Using the English language, given two sentences that say the same thing, what makes one more readable than the other? Usually terseness while retaining clarity and removing ambiguity.
The exact same things make code more readable. Remove everything that doesn't add anything, but don't remove things that do add information. And avoid ambiguity.
In code, we have the advantage that we can reuse similar pieces of text and replace specific values within them. If only we could do that with books, we could save a small rainforest.
On top of terseness, we have good use of punctuation and spacing. Ever tried to read a blog piece where there are no paragraphs whatsoever? That's what it's like reading code that isn't neatly spaced out.

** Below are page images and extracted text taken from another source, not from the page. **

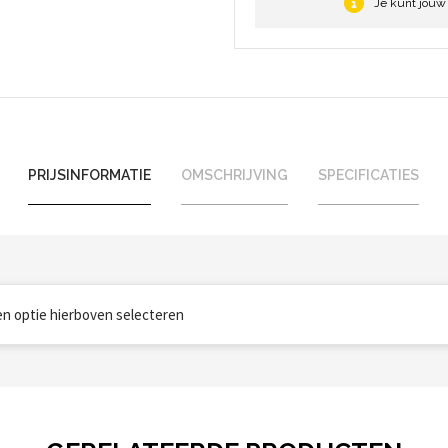
Je kunt jouw
PRIJSINFORMATIE
OMSCHRIJVING
SPECIFICATIES
een optie hierboven selecteren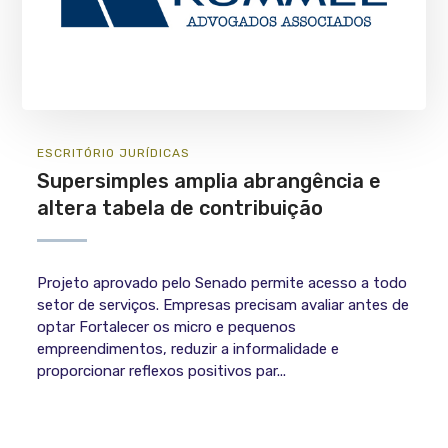
ESCRITÓRIO
JURÍ­DICAS
Supersimples amplia abrangência e
altera tabela de contribuição
Projeto aprovado pelo Senado permite acesso a todo
setor de serviços. Empresas precisam avaliar antes de
optar Fortalecer os micro e pequenos
empreendimentos, reduzir a informalidade e
proporcionar reflexos positivos par...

The psychology of this is simple. Your brain receives all sorts of hints as to what it's reading. Try taking a long piece of text and printing it out (with a serif font) without paragraphs, then without periods and commas, or maybe switch punctuation marks (? => ., ! => :, etc), then in a sans-serif font.
You'll quickly see how much you rely on your brain's instincts when you're reading. Code is exactly the same. And herein lies a problem, because some things are certainly subjective. Or rather they are a matter of habit.
If you're used to seeing underscores preceding member variables, then you move to a company where they don't do that, your brain will still expect the same hints and it will be harder to read. But to change it would mess up everybody else in the team. It would be like moving to Spain and telling them to stop using the preceding inverse-question mark because it throws you off.
Design patterns are a similar thing. If everyone knows what a Builder Pattern does, then adding Builder to a class name gives everyone a lot of information. But if I have my own Bracksfort Pattern, that information only helps me, at least until other people start to ask me, or I document it and get the community to buy into it.